The test “put us one huge step closer to the first Artemis flight carrying people to the Moon,” said Orion program manager Mark Kirasich.

The technique used is the US equivalent of an emergency system used last October to bring a Russian cosmonaut and a US astronaut safely back to earth when a problem emerged with their Soyuz rocket shortly after liftoff from Kazakhstan.

In the test, which was carried live on NASA TV, an unmanned Orion capsule was launched by a mini-rocket — a repurposed first stage of an intercontinental ballistic missile.

Fifty-five seconds after the launch, at an altitude of 31,000 feet (9,500 meters), a rocket-powered tower on top of the crew module ignited its engines to quickly pull the Orion away from a hypothetical rocket experiencing problems.

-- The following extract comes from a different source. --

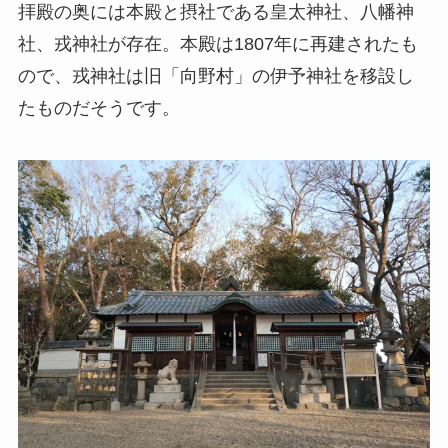
拝殿の奥には本殿と摂社である皇太神社、八幡神
社、戎神社が存在。本殿は1807年に再建されたも
ので、戎神社は旧「向野村」の伊予神社を移設し
たものだそうです。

In just 15 seconds, the capsule gained two miles of altitude.

Then the tower reoriented the capsule to prepare it for descent and disengagement from the tower.

In real-life conditions, parachutes would open to ease the manned capsule’s fall toward the Atlantic Ocean.

In this exercise, however, parachutes were not used because they are very expensive and have already been tested multiple times.

The capsule fell into the water and — after ejecting its black box recorders — was allowed to sink.

A return of US astronauts to the Moon is expected in 2024 at the earliest.

Work on the Orion seems to be on schedule but the rocket that would take it into space, the so-called SLS developed for NASA mainly by Boeing, is running late.

The first unmanned test flights for the new lunar program are theoretically scheduled for June 2020 but are likely to be pushed back.